Inclusion criteria
Taste Masters is an artisan recognition platform, not a venue review site. Inclusion turns on the artisan's craft rather than on the operating premises of any one restaurant, bar, cellar, or shop. An artisan qualifies for a Taste Masters profile when at least one of the following sits in the public record: a recognized formal credential (Meilleur Ouvrier de France, Court of Master Sommeliers Master Sommelier diploma, Institute of Masters of Wine, certified Bocuse d'Or finalist or winner, James Beard winner, San Pellegrino Young Chef regional or grand finalist, World Cheese Awards Super Gold, Good Food Awards, International Wine Challenge Trophy); a named training lineage corroborated in trade-publication record (head sommelier at a named restaurant, sous-chef at a named house, cellar master at a named domaine, head fromager at a named maison); a documented body of recognized output (a named cuvée under a recognized AOP, a recognized release under a Label Rouge or DOP, a published menu at a Michelin-starred operation); or a category of working practice (alpage transhumance, vin jaune extended-flor, jamón ibérico de bellota curing) that places the artisan within a recognized regional or technical school. Inclusion is editorial.
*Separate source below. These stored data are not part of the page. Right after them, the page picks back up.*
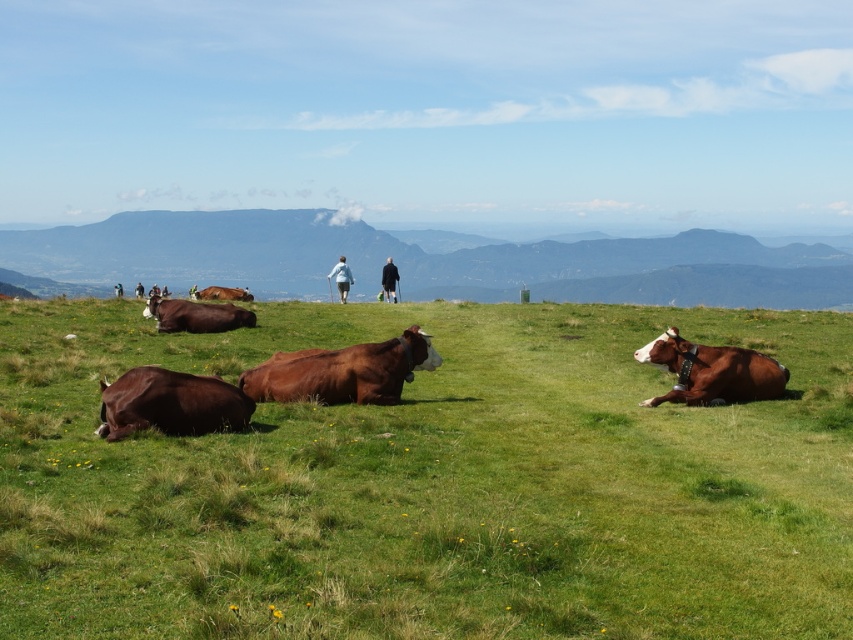 Which is more to the right, green grass at center or dark brown leather jacket at center?

green grass at center is more to the right.

What do you see at coordinates (428, 483) in the screenshot? I see `green grass at center` at bounding box center [428, 483].

Who is more forward, (x=146, y=595) or (x=393, y=296)?

Point (x=146, y=595)

Find the location of a particular element. This screenshot has width=853, height=640. green grass at center is located at coordinates 428,483.

Can you confirm if brown smooth cow at lower left is positioned below brown matte cow at center?

Correct, brown smooth cow at lower left is located below brown matte cow at center.

In the scene shown: Which of these two, brown smooth cow at lower left or brown matte cow at center, stands taller?

brown matte cow at center is taller.

Describe the element at coordinates (170, 403) in the screenshot. Image resolution: width=853 pixels, height=640 pixels. I see `brown smooth cow at lower left` at that location.

Find the location of `brown smooth cow at lower left`. brown smooth cow at lower left is located at coordinates (170, 403).

Does shiny brown cow at center lie behind dark brown leather jacket at center?

That is False.

Between point (173, 330) and point (389, 289), which one is positioned in front?

Positioned in front is point (173, 330).

Is point (173, 321) more distant than point (386, 284)?

No.

At what (x,y) coordinates should I click in order to perform the action: click on shiny brown cow at center. Please return your answer as a coordinate pair (x, y). Looking at the image, I should click on (196, 316). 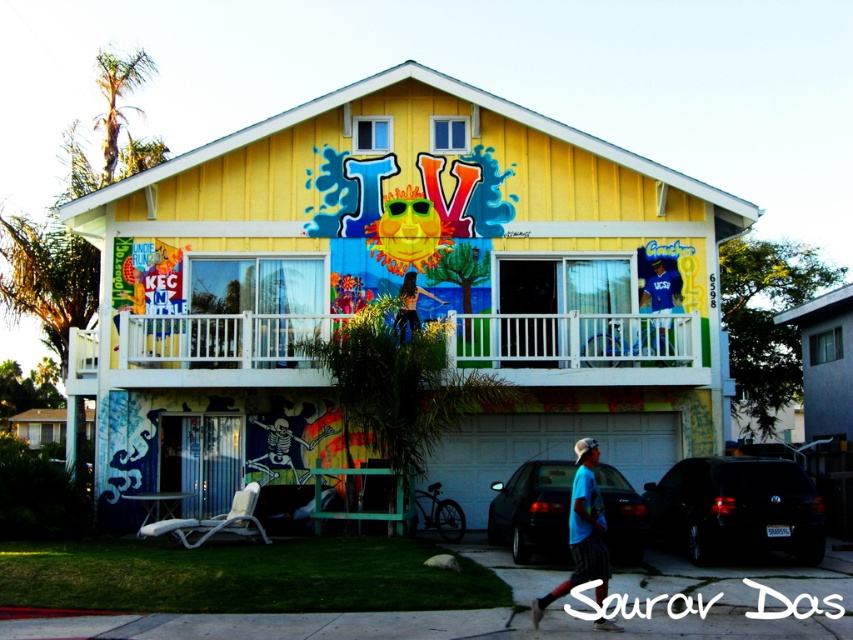 You are standing in front of the house and notice the white plastic railing at upper center and the matte black pants at center. Which object is closer to you?

The white plastic railing at upper center is closer to you because the matte black pants at center is behind it.

You are standing in front of the house and notice two points on the facade. The first point is at coordinates point (529, 483) and the second is at point (578, 440). Which point is closer to you?

Point (529, 483) is closer to the camera than point (578, 440). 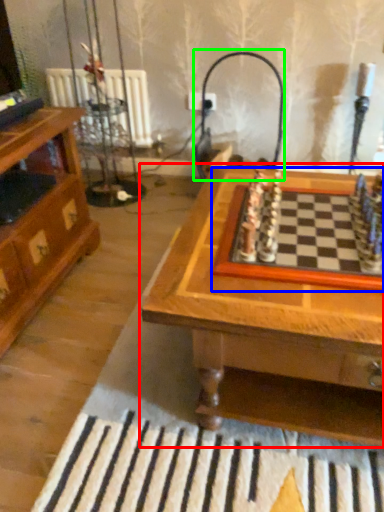 Question: Considering the real-world distances, which object is farthest from table (highlighted by a red box)? board game (highlighted by a blue box) or lamp (highlighted by a green box)?

Choices:
 (A) board game
 (B) lamp

Answer: (B) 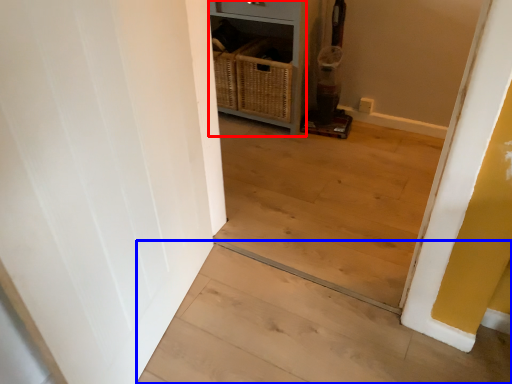 Question: Which of the following is the farthest to the observer, dresser (highlighted by a red box) or stairwell (highlighted by a blue box)?

Choices:
 (A) dresser
 (B) stairwell

Answer: (A) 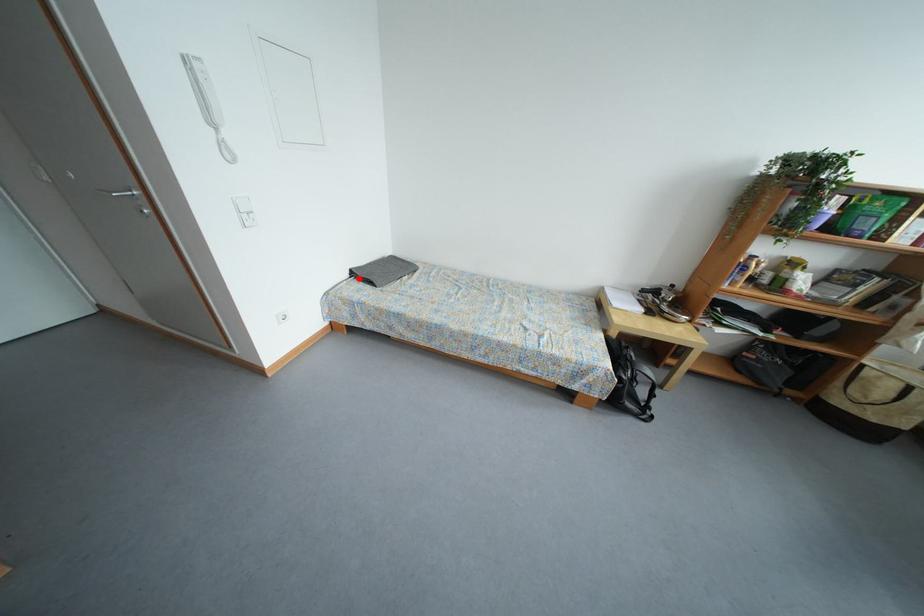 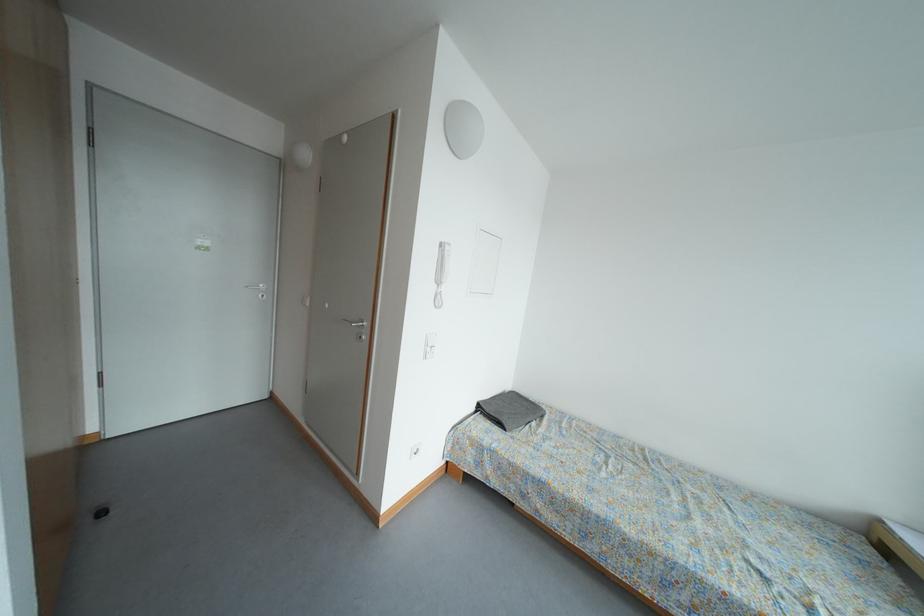 Locate, in the second image, the point that corresponds to the highlighted location in the first image.

(485, 411) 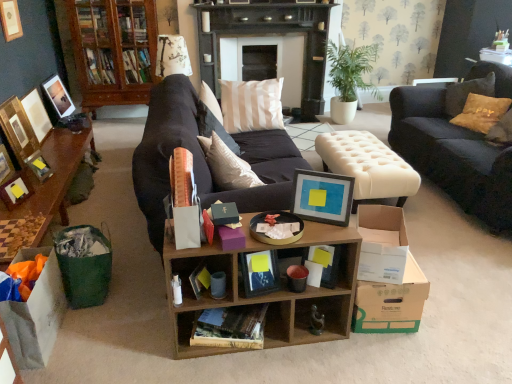 Describe the element at coordinates (367, 166) in the screenshot. I see `cream tufted ottoman at center` at that location.

Locate an element on the screen. This screenshot has height=384, width=512. matte plastic picture frame at center, which is the eighth picture frame in left-to-right order is located at coordinates (322, 197).

In order to face matte white picture frame at left, marked as the fifth picture frame in a right-to-left arrangement, should I rotate leftwards or rightwards?

Rotate your view left by about 28.859°.

Locate an element on the screen. This screenshot has height=384, width=512. green leafy plant at center is located at coordinates (349, 78).

Where is `cream tufted ottoman at center`? Image resolution: width=512 pixels, height=384 pixels. cream tufted ottoman at center is located at coordinates (367, 166).

Which object is wider, matte black picture frame at left, marked as the fifth picture frame in a left-to-right arrangement, or wooden cube shelf at center, which appears as the 2th shelf when viewed from the left?

Wider between the two is wooden cube shelf at center, which appears as the 2th shelf when viewed from the left.

Is matte black picture frame at left, the 4th picture frame in the right-to-left sequence, bigger or smaller than wooden cube shelf at center, arranged as the first shelf when viewed from the right?

In the image, matte black picture frame at left, the 4th picture frame in the right-to-left sequence, appears to be smaller than wooden cube shelf at center, arranged as the first shelf when viewed from the right.

Is matte black picture frame at left, the 4th picture frame in the right-to-left sequence, far away from wooden cube shelf at center, which appears as the 2th shelf when viewed from the left?

Indeed, matte black picture frame at left, the 4th picture frame in the right-to-left sequence, is not near wooden cube shelf at center, which appears as the 2th shelf when viewed from the left.

From the picture: Would you say matte black picture frame at left, marked as the fifth picture frame in a left-to-right arrangement, contains wooden cube shelf at center, arranged as the first shelf when viewed from the right?

No, wooden cube shelf at center, arranged as the first shelf when viewed from the right, is not a part of matte black picture frame at left, marked as the fifth picture frame in a left-to-right arrangement.

From the picture: Is matte black book at center, positioned as the 2th book in bottom-to-top order, not near dark wood fireplace at center?

Yes, matte black book at center, positioned as the 2th book in bottom-to-top order, and dark wood fireplace at center are quite far apart.

Is matte black book at center, which is the 1th book in top-to-bottom order, oriented away from dark wood fireplace at center?

Absolutely, matte black book at center, which is the 1th book in top-to-bottom order, is directed away from dark wood fireplace at center.

Is point (265, 259) closer to viewer compared to point (317, 39)?

Yes, point (265, 259) is in front of point (317, 39).

Is the position of matte black book at center, which is the 1th book in top-to-bottom order, more distant than that of dark wood fireplace at center?

No, it is in front of dark wood fireplace at center.

In the image, is wooden cube shelf at center, which appears as the 2th shelf when viewed from the right, positioned in front of or behind wooden cabinet at upper left?

wooden cube shelf at center, which appears as the 2th shelf when viewed from the right, is in front of wooden cabinet at upper left.

From the image's perspective, would you say wooden cube shelf at center, the first shelf viewed from the left, is positioned over wooden cabinet at upper left?

No, from the image's perspective, wooden cube shelf at center, the first shelf viewed from the left, is not on top of wooden cabinet at upper left.

From a real-world perspective, who is located lower, wooden cube shelf at center, the first shelf viewed from the left, or wooden cabinet at upper left?

wooden cube shelf at center, the first shelf viewed from the left, from a real-world perspective.

Who is bigger, wooden cube shelf at center, which appears as the 2th shelf when viewed from the right, or wooden cabinet at upper left?

With larger size is wooden cabinet at upper left.

Is matte black picture frame at left, the 4th picture frame in the right-to-left sequence, completely or partially outside of cream tufted ottoman at center?

matte black picture frame at left, the 4th picture frame in the right-to-left sequence, is positioned outside cream tufted ottoman at center.

Is matte black picture frame at left, marked as the fifth picture frame in a left-to-right arrangement, smaller than cream tufted ottoman at center?

Yes.

Is matte black picture frame at left, marked as the fifth picture frame in a left-to-right arrangement, wider than cream tufted ottoman at center?

Incorrect, the width of matte black picture frame at left, marked as the fifth picture frame in a left-to-right arrangement, does not surpass that of cream tufted ottoman at center.

In the scene shown: Are matte black picture frame at left, the 4th picture frame in the right-to-left sequence, and cream tufted ottoman at center far apart?

Yes, matte black picture frame at left, the 4th picture frame in the right-to-left sequence, and cream tufted ottoman at center are quite far apart.

Which object is further away from the camera taking this photo, cream tufted ottoman at center or matte black picture frame at left, the 3th picture frame viewed from the right?

cream tufted ottoman at center.

From the picture: Considering the relative sizes of cream tufted ottoman at center and matte black picture frame at left, arranged as the 6th picture frame when viewed from the left, in the image provided, is cream tufted ottoman at center smaller than matte black picture frame at left, arranged as the 6th picture frame when viewed from the left,?

Incorrect, cream tufted ottoman at center is not smaller in size than matte black picture frame at left, arranged as the 6th picture frame when viewed from the left.

Is cream tufted ottoman at center oriented towards matte black picture frame at left, the 3th picture frame viewed from the right?

No, cream tufted ottoman at center is not aimed at matte black picture frame at left, the 3th picture frame viewed from the right.

Which is behind, point (397, 155) or point (38, 174)?

The point (397, 155) is farther.

How different are the orientations of cardboard box at lower right, which ranks as the first cardboard box in right-to-left order, and matte black picture frame at upper left, which ranks as the 1th picture frame in left-to-right order, in degrees?

The angular difference between cardboard box at lower right, which ranks as the first cardboard box in right-to-left order, and matte black picture frame at upper left, which ranks as the 1th picture frame in left-to-right order, is 9.65 degrees.

Considering the points (387, 323) and (53, 100), which point is behind, point (387, 323) or point (53, 100)?

The point (53, 100) is more distant.

Does cardboard box at lower right, placed as the 3th cardboard box when sorted from left to right, have a greater height compared to matte black picture frame at upper left, the 8th picture frame from the right?

In fact, cardboard box at lower right, placed as the 3th cardboard box when sorted from left to right, may be shorter than matte black picture frame at upper left, the 8th picture frame from the right.

From the image's perspective, is cardboard box at lower right, placed as the 3th cardboard box when sorted from left to right, under matte black picture frame at upper left, the 8th picture frame from the right?

Yes.

Considering the positions of objects matte black picture frame at left, arranged as the 6th picture frame when viewed from the left, and white striped pillow at center in the image provided, who is more to the right, matte black picture frame at left, arranged as the 6th picture frame when viewed from the left, or white striped pillow at center?

white striped pillow at center is more to the right.

Are matte black picture frame at left, arranged as the 6th picture frame when viewed from the left, and white striped pillow at center far apart?

Yes.

From a real-world perspective, is matte black picture frame at left, arranged as the 6th picture frame when viewed from the left, below white striped pillow at center?

Yes, from a real-world perspective, matte black picture frame at left, arranged as the 6th picture frame when viewed from the left, is below white striped pillow at center.

From a real-world perspective, starting from the wooden cube shelf at center, arranged as the first shelf when viewed from the right, which picture frame is the 3rd one vertically above it? Please provide its 2D coordinates.

[(5, 165)]

Identify the location of entertainment center that appears on the right of matte black book at center, which is the 1th book in top-to-bottom order. (270, 33).

From the image, which object appears to be farther from matte black picture frame at left, marked as the 7th picture frame in a left-to-right arrangement, matte white picture frame at left, marked as the fifth picture frame in a right-to-left arrangement, or white paper bag at lower left, which ranks as the 3th cardboard box in right-to-left order?

white paper bag at lower left, which ranks as the 3th cardboard box in right-to-left order, is further to matte black picture frame at left, marked as the 7th picture frame in a left-to-right arrangement.

Which object lies further to the anchor point wooden cabinet at upper left, matte gold picture frame at upper left, the 7th picture frame positioned from the right, or matte black picture frame at left, arranged as the 6th picture frame when viewed from the left?

matte black picture frame at left, arranged as the 6th picture frame when viewed from the left, is positioned further to the anchor wooden cabinet at upper left.

Considering their positions, is matte black picture frame at left, the 4th picture frame in the right-to-left sequence, positioned closer to wooden cube shelf at center, which appears as the 2th shelf when viewed from the left, than cardboard box at center, arranged as the second cardboard box when viewed from the right?

cardboard box at center, arranged as the second cardboard box when viewed from the right, is closer to wooden cube shelf at center, which appears as the 2th shelf when viewed from the left.

Which object lies nearer to the anchor point dark wood fireplace at center, matte black picture frame at left, arranged as the 6th picture frame when viewed from the left, or green leafy plant at center?

green leafy plant at center lies closer to dark wood fireplace at center than the other object.

Estimate the real-world distances between objects in this image. Which object is closer to white paper bag at lower left, positioned as the first cardboard box in left-to-right order, matte gold picture frame at upper left, which is the 2th picture frame in left-to-right order, or matte black book at center, which is the 1th book in top-to-bottom order?

matte black book at center, which is the 1th book in top-to-bottom order, lies closer to white paper bag at lower left, positioned as the first cardboard box in left-to-right order, than the other object.

From the image, which object appears to be nearer to matte gold picture frame at upper left, the 7th picture frame positioned from the right, dark blue fabric couch at right or cream tufted ottoman at center?

cream tufted ottoman at center lies closer to matte gold picture frame at upper left, the 7th picture frame positioned from the right, than the other object.

Based on their spatial positions, is wooden cabinet at upper left or white striped pillow at center closer to matte white picture frame at left, marked as the fifth picture frame in a right-to-left arrangement?

The object closer to matte white picture frame at left, marked as the fifth picture frame in a right-to-left arrangement, is wooden cabinet at upper left.

Looking at this image, considering their positions, is matte black picture frame at upper left, the 8th picture frame from the right, positioned closer to cardboard box at lower right, placed as the 3th cardboard box when sorted from left to right, than wooden cube shelf at center, which appears as the 2th shelf when viewed from the left?

wooden cube shelf at center, which appears as the 2th shelf when viewed from the left, is positioned closer to the anchor cardboard box at lower right, placed as the 3th cardboard box when sorted from left to right.

You are a GUI agent. You are given a task and a screenshot of the screen. Output one action in this format:
    pyautogui.click(x=<x>, y=<y>)
    Task: Click on the book positioned between cardboard box at center, positioned as the 2th cardboard box in left-to-right order, and green leafy plant at center from near to far
    
    Given the screenshot: What is the action you would take?
    pyautogui.click(x=230, y=327)

Identify the location of picture frame between brown cardboard book at center, the first book in the bottom-to-top sequence, and cardboard box at lower right, which ranks as the first cardboard box in right-to-left order, in the horizontal direction. The height and width of the screenshot is (384, 512). (322, 197).

Where is `cabinetry situated between matte white picture frame at left, the 4th picture frame when ordered from left to right, and dark wood fireplace at center from left to right`? The height and width of the screenshot is (384, 512). cabinetry situated between matte white picture frame at left, the 4th picture frame when ordered from left to right, and dark wood fireplace at center from left to right is located at coordinates (113, 50).

Identify the location of houseplant between wooden cube shelf at center, arranged as the first shelf when viewed from the right, and wooden cabinet at upper left from front to back. (349, 78). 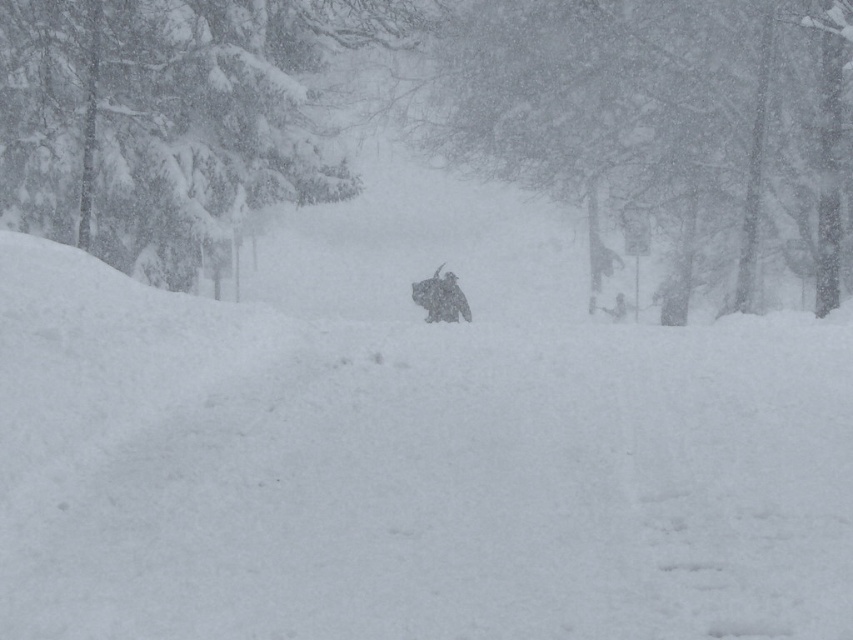 Question: Does snow-covered tree at center have a lesser width compared to snow-covered evergreen tree at upper left?

Choices:
 (A) yes
 (B) no

Answer: (B)

Question: Does snow-covered tree at center lie behind snow-covered evergreen tree at upper left?

Choices:
 (A) yes
 (B) no

Answer: (A)

Question: Among these objects, which one is farthest from the camera?

Choices:
 (A) white fluffy hill at center
 (B) snow-covered evergreen tree at upper left

Answer: (B)

Question: Observing the image, what is the correct spatial positioning of snow-covered tree at center in reference to snow-covered evergreen tree at upper left?

Choices:
 (A) above
 (B) below

Answer: (B)

Question: Estimate the real-world distances between objects in this image. Which object is closer to the snow-covered tree at center?

Choices:
 (A) snow-covered evergreen tree at upper left
 (B) white fluffy hill at center

Answer: (A)

Question: Which object is positioned closest to the snow-covered evergreen tree at upper left?

Choices:
 (A) white fluffy hill at center
 (B) snow-covered tree at center

Answer: (B) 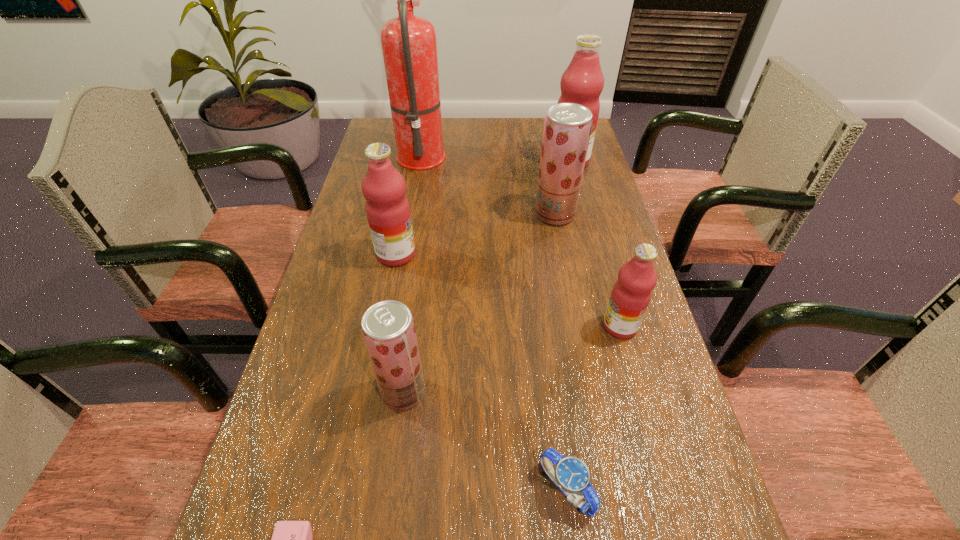 This screenshot has height=540, width=960. In order to click on the nearer strawberry fruit juice in this screenshot , I will do [x=388, y=328].

The height and width of the screenshot is (540, 960). I want to click on the third nearest object, so click(388, 328).

This screenshot has width=960, height=540. I want to click on the seventh tallest object, so click(x=571, y=476).

I want to click on the second nearest object, so click(x=571, y=476).

Where is `vacant space located 0.270m with the handle and hose on the red fire extinguisher`? vacant space located 0.270m with the handle and hose on the red fire extinguisher is located at coordinates (527, 153).

Find the location of a particular element. The height and width of the screenshot is (540, 960). free space located 0.090m on the label of the farthest pink fruit juice is located at coordinates (577, 190).

This screenshot has height=540, width=960. What are the coordinates of `blank space located 0.070m on the back of the sixth nearest object` in the screenshot? It's located at tap(550, 188).

This screenshot has height=540, width=960. In order to click on vacant space located on the label of the third farthest fruit juice in this screenshot , I will do `click(530, 254)`.

Locate an element on the screen. vacant area situated 0.350m on the label of the nearest pink fruit juice is located at coordinates (443, 326).

The height and width of the screenshot is (540, 960). Find the location of `vacant space situated 0.380m on the label of the nearest pink fruit juice`. vacant space situated 0.380m on the label of the nearest pink fruit juice is located at coordinates pyautogui.click(x=429, y=326).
There is no sponsored slot, no paid placement, and no fee-based listing tier on Taste Masters.
Verification methodology
The rule is two independent records before publication: every claimed credential, every named training relationship, and every cited competition placement is checked against at least two citable sources before a profile goes live.
The first record is typically the issuing body's own public registry: the Court of Master Sommeliers Master Sommelier list, the Institute of Masters of Wine member register, the official Bocuse d'Or finalist roster, the Meilleur Ouvrier de France gazette publication, the James Beard Foundation winners and semifinalists archive, the San Pellegrino Young Chef finalist record, the World Cheese Awards database, the Good Food Awards winners list, and the regional AOP and DOP councils for denomination-of-origin compliance.
The second record is corroboration from a named trade publication (Star Chefs, The Art of Plating, Vinous, The Drop, Cured, Decanter, Wine Spectator, World of Fine Wine, Imbibe, Punch, or equivalent), or from the artisan's own publicly released materials. A claim that appears only in a single secondary source does not qualify for publication. Where a claim cannot be corroborated, the claim is removed from the profile rather than softened with hedging language.
Lineage discipline
Lineage is the connective tissue of the trade and is treated as load-bearing factual claim, not biographical color. A statement that an artisan trained under a named chef, worked the cellar at a named domaine, or held a head-sommelier post at a named restaurant must be corroborated against named, citable record before publication. Stages at recognized kitchens (Noma, El Bulli, The French Laundry, Per Se, Mugaritz, Eleven Madison Park, Geranium, Azurmendi) are among the most frequently miscited CV lines in the trade and receive specific scrutiny. Multi-stop training sequences are rendered in the order the artisan worked through them, not reordered by relative fame of the houses. Anonymous "studied with the masters of the region" phrasings are not used; the houses are named or the line is dropped. Where lineage is genuinely unclear in public record, Taste Masters states the gap rather than fills it.
Conflicts of interest and affiliations
Where an artisan featured in a profile holds a consultancy with a supplier brand, a commercial endorsement with an equipment maker, an ownership stake in a distribution business, or a paid ambassadorship, those affiliations are disclosed inline within the profile when the affiliation is material to the technique or output described.
Editorial staff and contributors do not accept hosted travel, hosted tastings, or paid press trips from any artisan, operation, or commercial sponsor named in Taste Masters copy. Where a contributor has a pre-existing professional relationship with an artisan being profiled (former colleague, prior consulting work, a shared business interest), the contributor is recused from the profile.
Corrections
To request a correction, reach out to the editorial team with the URL of the artisan profile or editorial page, the specific claim in question, and citable source material supporting the correction. A dedicated editorial inbox will be published shortly.
Requests are reviewed against the verification framework above. Corrections to factual claims (credentials, training lineage, competition placement, dates of operation, AOP or DOP designation, recognition tier) are processed within five working days where the request includes the supporting record. Corrections to interpretive framing (technical positioning, peer-set comparison, lineage characterization) are reviewed by the editorial team and may be incorporated, footnoted, or declined depending on the underlying record. The corrections log is maintained internally and the profile is updated in place, with significant changes annotated.
About the editor
Hugo Marchetti is the Director of Editorial Standards of Taste Masters and the editor under whose byline the platform's verification work, long-form lineage explainers, and craft deep-dives are published. The standards described above are the spine of the work, and the named pieces under the Marchetti byline are bound by them. A more detailed framing of the editorial role and areas of focus is published on the editor's page. Where readers, artisans, peer publications, or operating houses identify factual gaps or errors in a published piece, the corrections process above is the mechanism.